Today my father would have been 100 years old— a staggering thought, not only because of the weight a century bears, but because his legacy is so full of the lively, energetic, relentlessly positive and curious larger-than-life person he was, in a century so fraught in so many ways. This morning my brother sent an email with a simple sentence about our father’s enduring influence, and I know my other two siblings and my mother are thinking of him today as well.

Stark Family in the Alps

Born in Munich Germany, my father was raised as the oldest child in a well-to-do merchant family. His privileged childhood ended with the rise of Hitler, interrupting his education which he had to continue in England, by himself, until even that became impossible. At 17, with his stilted school-boy English, he began to plead with a stranger in Detroit, MI to provide an affidavit to allow my father and his family to come to U.S. The letters, which the Osnos family saved, and which now are archived at the United States Holocaust Memorial Museum became increasingly urgent and desperate. The Osnos family finally brought my father and his brother to this country in 1938, just weeks before Kristallnacht in Germany, and it took nearly half a year before the rest of my father’s family were able to come in 1939.

My Dad’s dreams of becoming a medical doctor gave way to the available job he could secure as a chemist at the Ford Motor Co. and he attended school at night to get a chemistry degree. He later began his own business as a manufacturer’s agent for reinforced plastics, and was proud to be a pioneer in developing applications in the plastics industry.

Walter Stark 1944

He was a championship tennis player (Midwest over-80s tournament winner!), sang energetically (if not always entirely on tune) in the temple choir, and was a deeply committed Jew. He founded a temple community, served on myriad Jewish communal boards and especially on the community-wide roundtable of Christians, Jews and

Muslims. He was a pilot, and frequent traveler. He read voraciously and could talk intelligently about more widely varying topics than anyone else I’ve ever known. He loved a good party, and my husband, after being served one of my Dad’s martinis for the first time thought he should have been an anesthesiologist!

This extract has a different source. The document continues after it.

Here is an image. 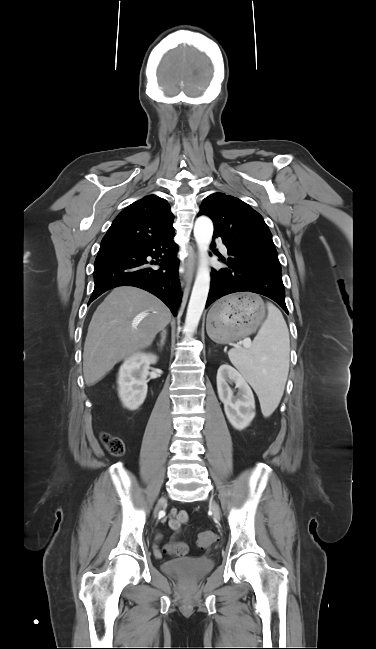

Margaret and Walter Stark wedding picture
Walter Stark, and family

Most of all he loved his family, and the love of his life was my mother, who he called his “child bride” all their lives together. His was the lap of the safe haven, and no matter one’s mood, his crinkle-eyed smile and the way he started laughing at his own jokes long before he finished telling them made it impossible not to laugh with him.

The century was the better for Walter Stark having lived it…..love you Dad.